Stella. Oh, Stella. Her time in the workroom can best be summarized by the word, "stalled." She was a mass of indecision. She struggled with a red plastic tablecloth, but feared that she didn't have enough of it. Terri offered to give her some of her same red plastic, which was enormously generous, and I gave both of them permission to do this. So, what happened to the red plastic? I don't know. All that I know is that at the last minute, Stella swapped it out for those nasty, flimsy black garbage bags. The look that she created was preposterous, a deformed apron, in my opinion. My certainty that she would be a goner was underscored by my longing for the red plastic tablecloth. Now there's a statement!

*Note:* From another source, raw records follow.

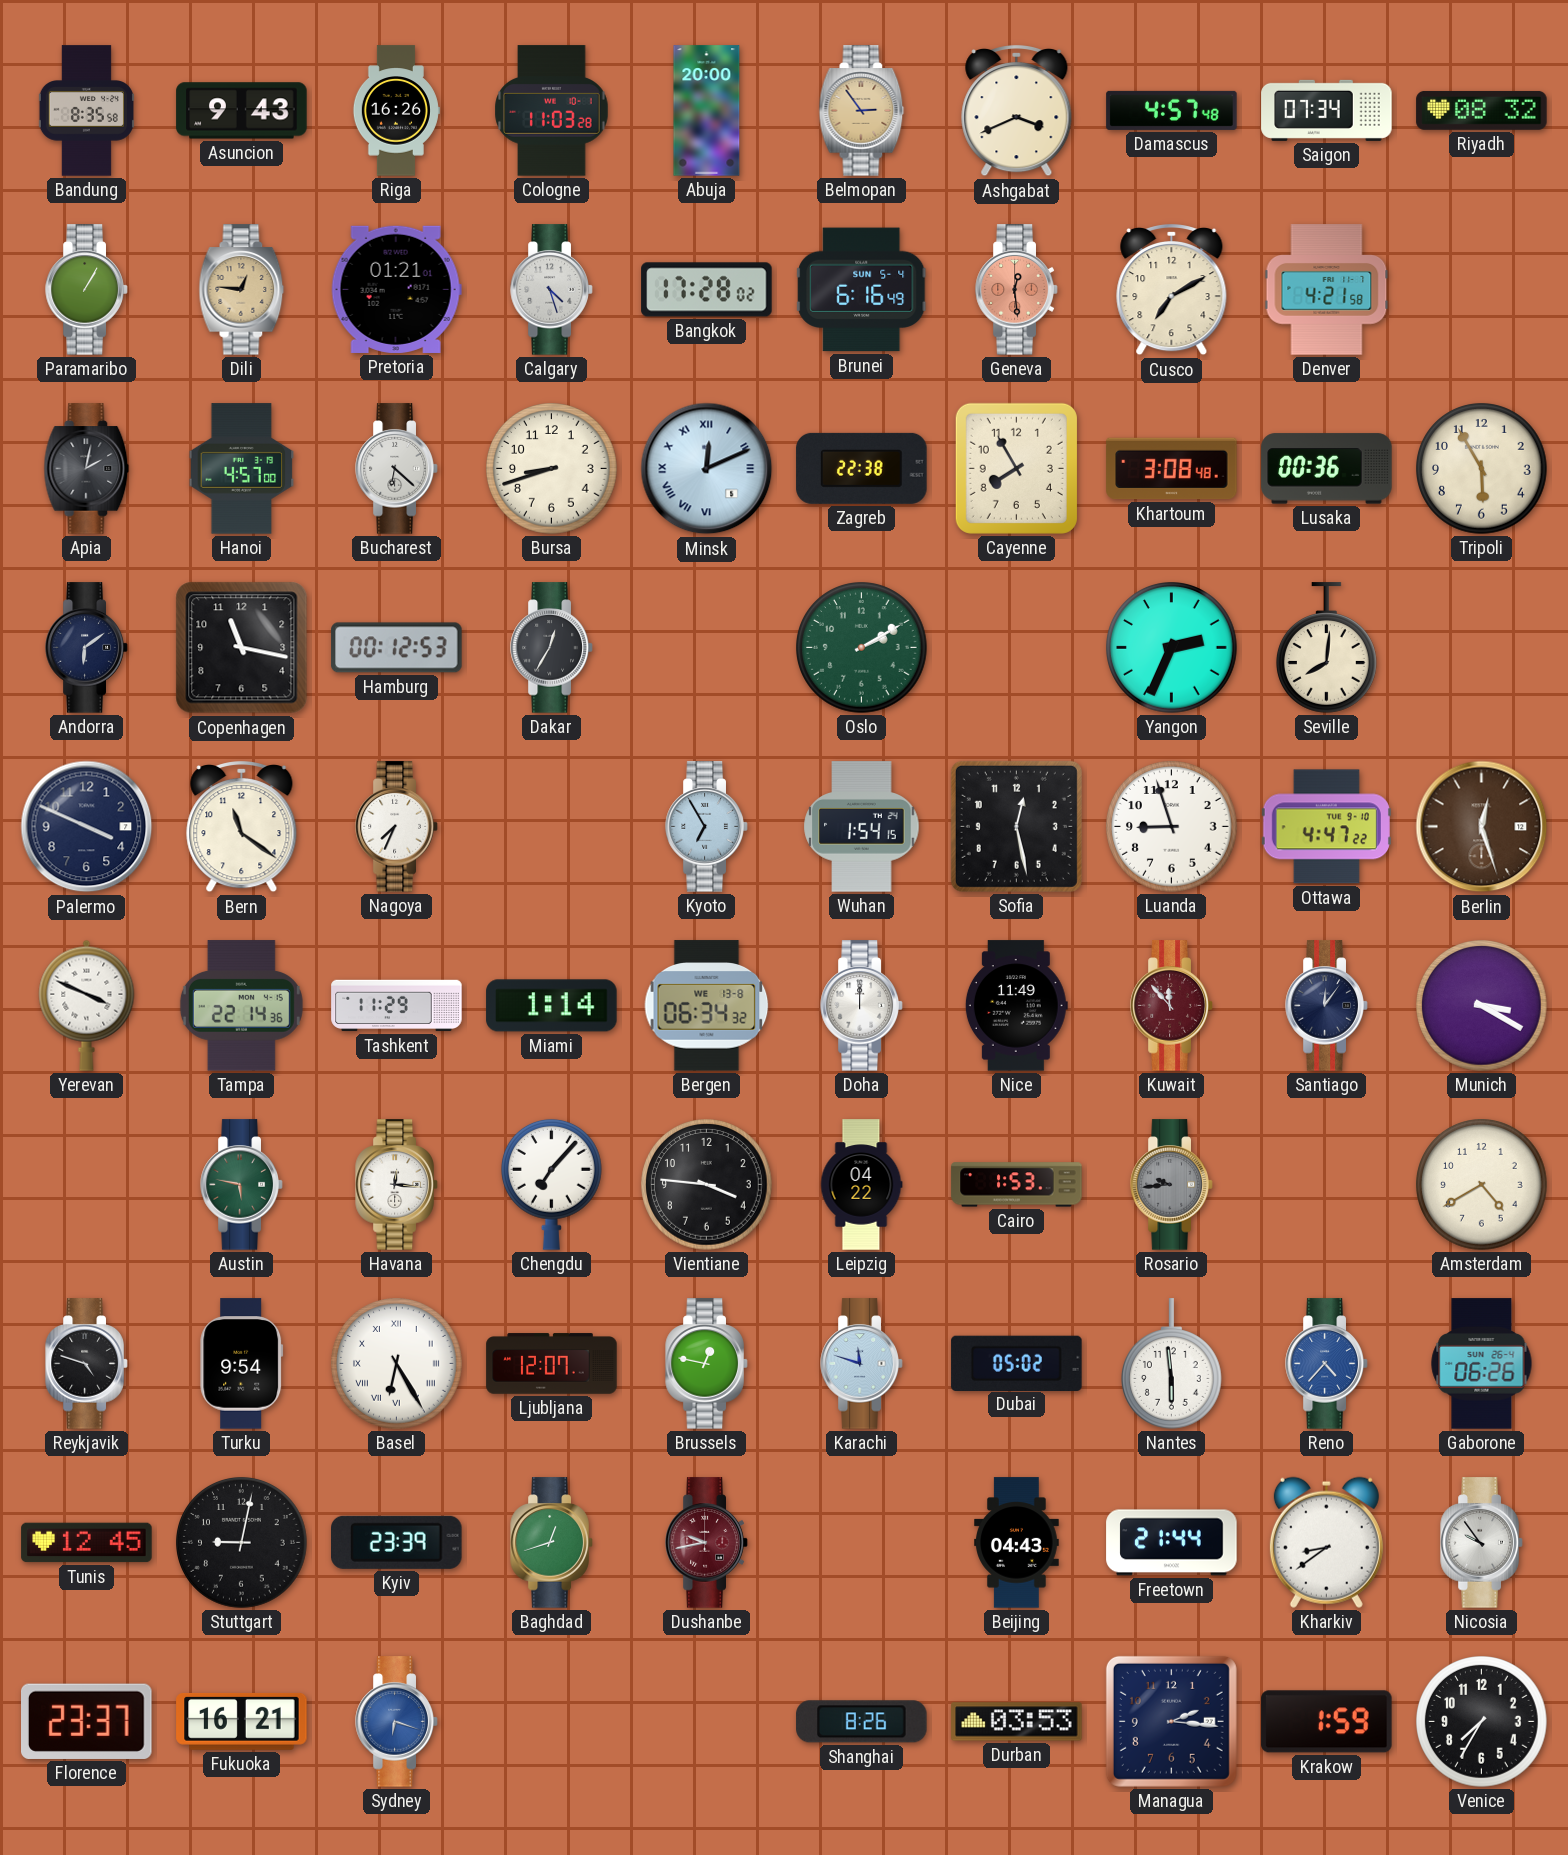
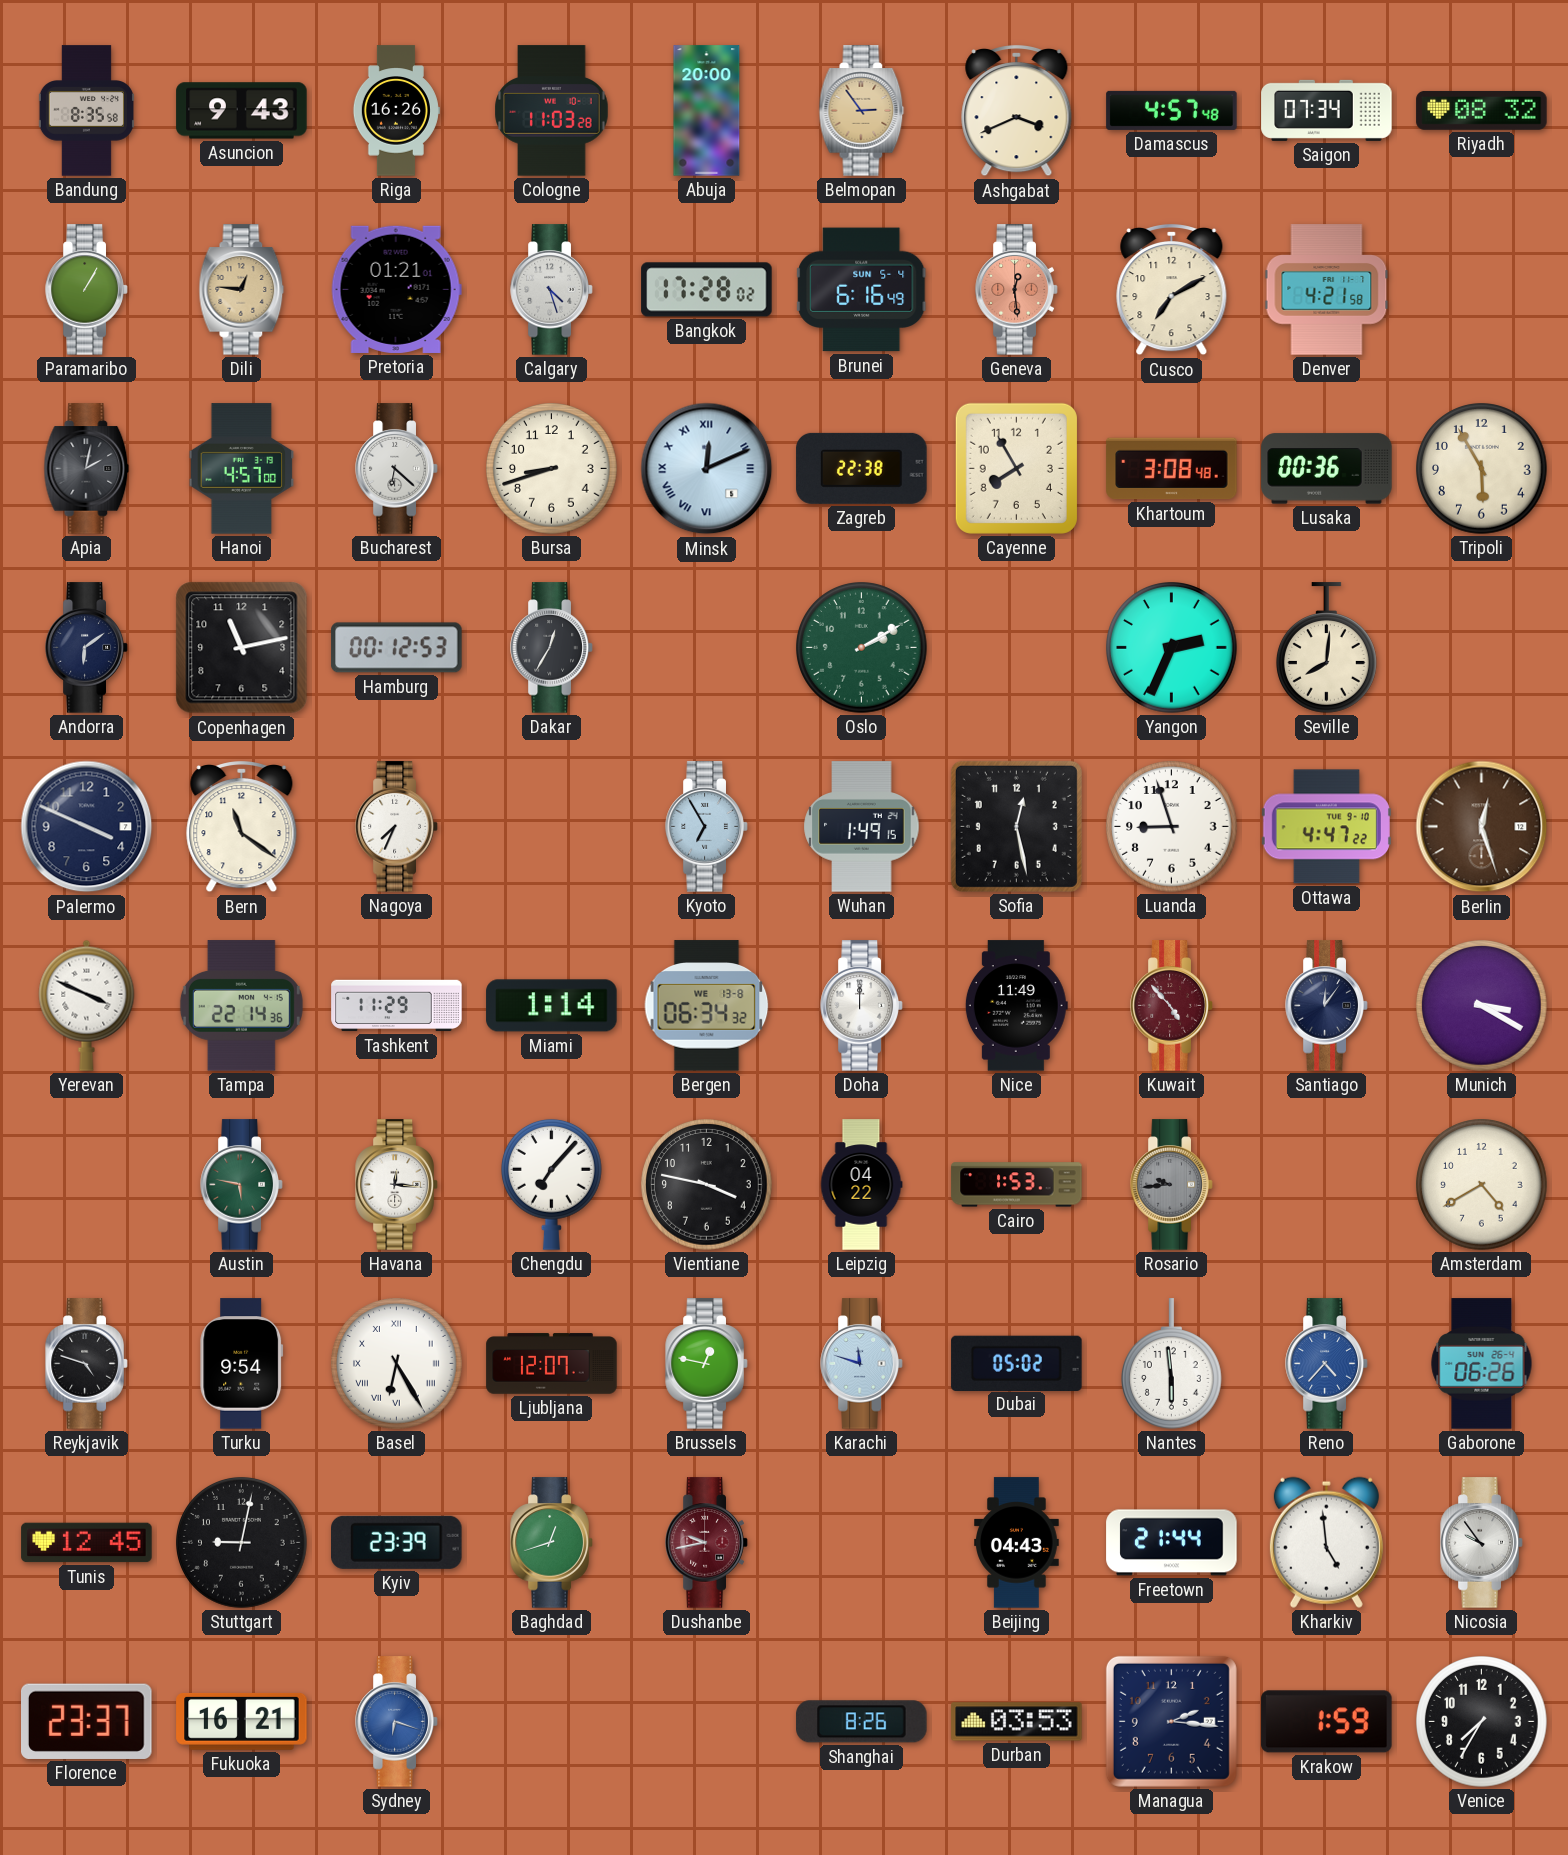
Copenhagen: 11:17 -> 11:13
Wuhan: 1:54 -> 1:49
Kuwait: 11:53 -> 4:53
Vientiane: 3:46 -> 3:47
Kharkiv: 8:39 -> 4:59
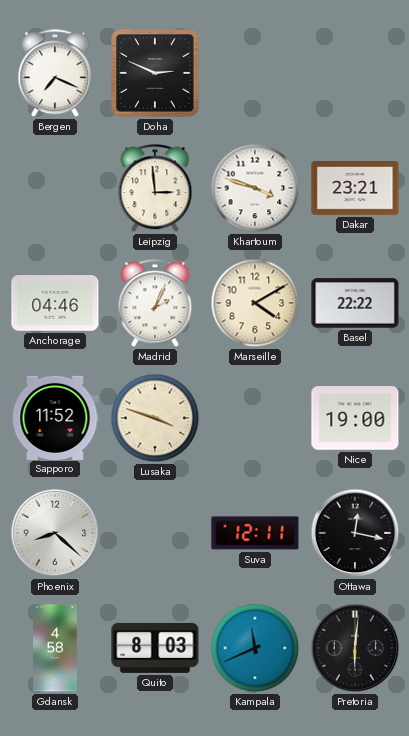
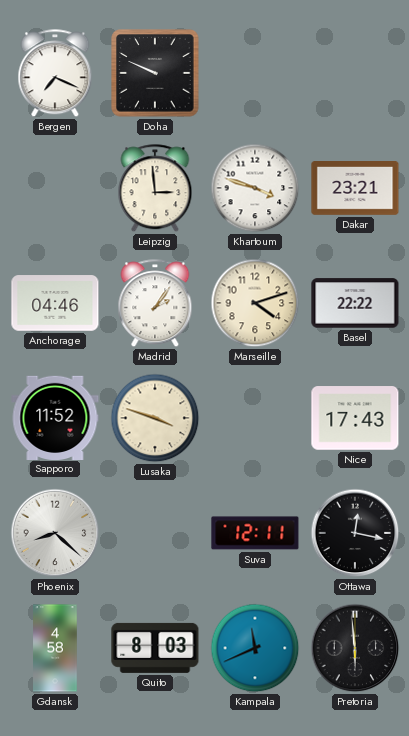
Doha: 2:49 -> 9:49
Madrid: 2:04 -> 2:06
Marseille: 4:10 -> 4:12
Nice: 19:00 -> 17:43
Pretoria: 6:01 -> 5:59
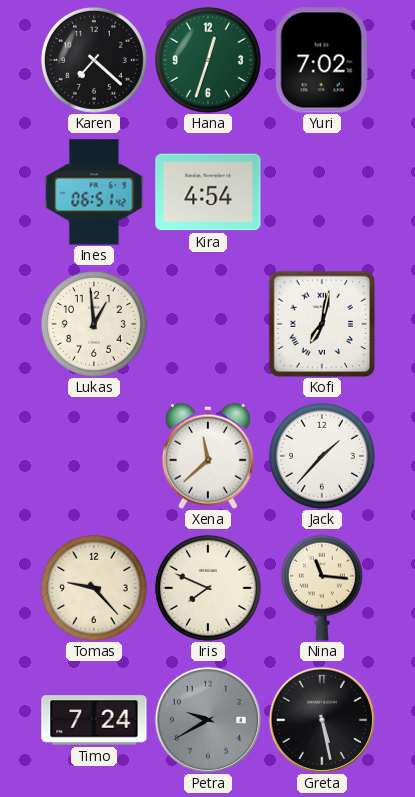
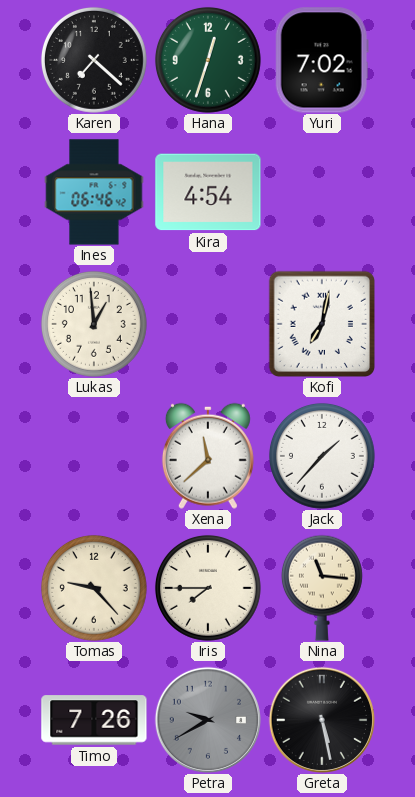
Ines: 06:51 -> 06:46
Iris: 7:49 -> 7:45
Timo: 7:24 -> 7:26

Suede used a navy and white checkerboard plastic tablecloth (it screamed "picnic!") for the core of his strapless dress. And I was amused by his use of doggy clean-up bags for the ruffle embellishment at the hem and neckline. Thankfully, he broke up the expanse of the picnic tablecloth with blue transparent plastic squares, the source of which continue to elude me. What are they? In any case, he mitigated the tablecloth dilemma and passed through unscathed. Terri wowed me with the weaving and of the mop heads to form the top of her look. It was innovation, resourceful, and beautifully proportioned. Why, then, did she choose to pair it with that lackluster red plastic (tablecloth) skirt? I found the skirt to be a throwaway and I feared that it may detract from the resounding success of the top. Thankfully, she got by.